The challenge is that once they are teens, there's a pressure from others and an inclusion aspect, or access through friends and all that.

If you're the only parent putting so many rules on your kids it exclude them from what all their friends are doing and so on. That too can have a negative impact.

The balancing act becomes tricky. If they all can't use social media, it doesn't create that impact of being excluded, they all need to adapt to socialize without.

The way I see it, it's a combination, society shouldn't create a difficult environment for kids and parents to navigate as that increases the burden on parents which will likely fail. And parents need to also make sure they appropriately regulate their kids as otherwise that increases the burden on society which will also likely fail.

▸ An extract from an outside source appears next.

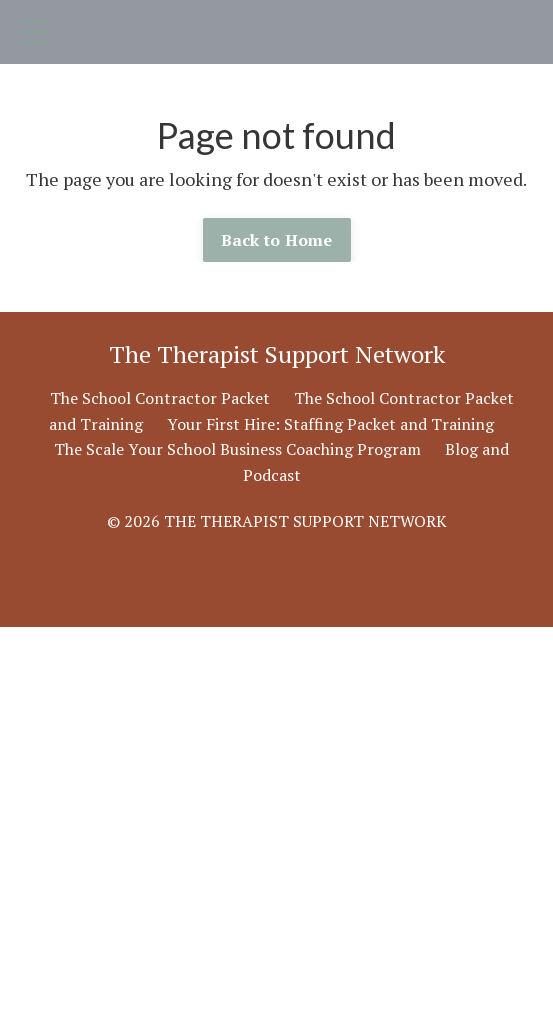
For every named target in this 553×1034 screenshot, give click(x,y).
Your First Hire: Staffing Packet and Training (330, 424)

If both play their part though, we can raise better kids to grow into more apt adults later in life to the benefit of everyone.

docjay 3 days ago | parent [-]

I don’t have kids, but I can see how one parent banning their kid from social media could create issues when the others are on it. I was a quirky kid that already struggled to make friends and any additional imposed quirkiness would have been devastating.

That said, and I don’t mean to oversimplify this, but what about really teaching your kid how to handle whatever bad stuff you feel is on Facebook and such? Not just one sentence as they walk past, I mean making it such a routine part of your teachings as a parent that you get to the point where you have shared moments laughing at the absurdity of it all.

I’m a few multiples of the age in question and I haven’t used Facebook in a long time, but last I heard one of the main issues is people only showing the doctored up highlight reel of their life. If that’s still the issue then I get that it can cause anxiety, but that’s also part of real life and a teachable moment. Granted I wasn’t bombarded with “Lifestyles of the Rich and Famous - GenAI Edition”, but the concept of someone being ‘fake’ isn’t new, and neither is the need to be able to see through it and mentally deal with it. That is the world they’re going into, whether it’s a rented Ferrari, the fake Rolex, or just a photo filter and picking one image out of 700.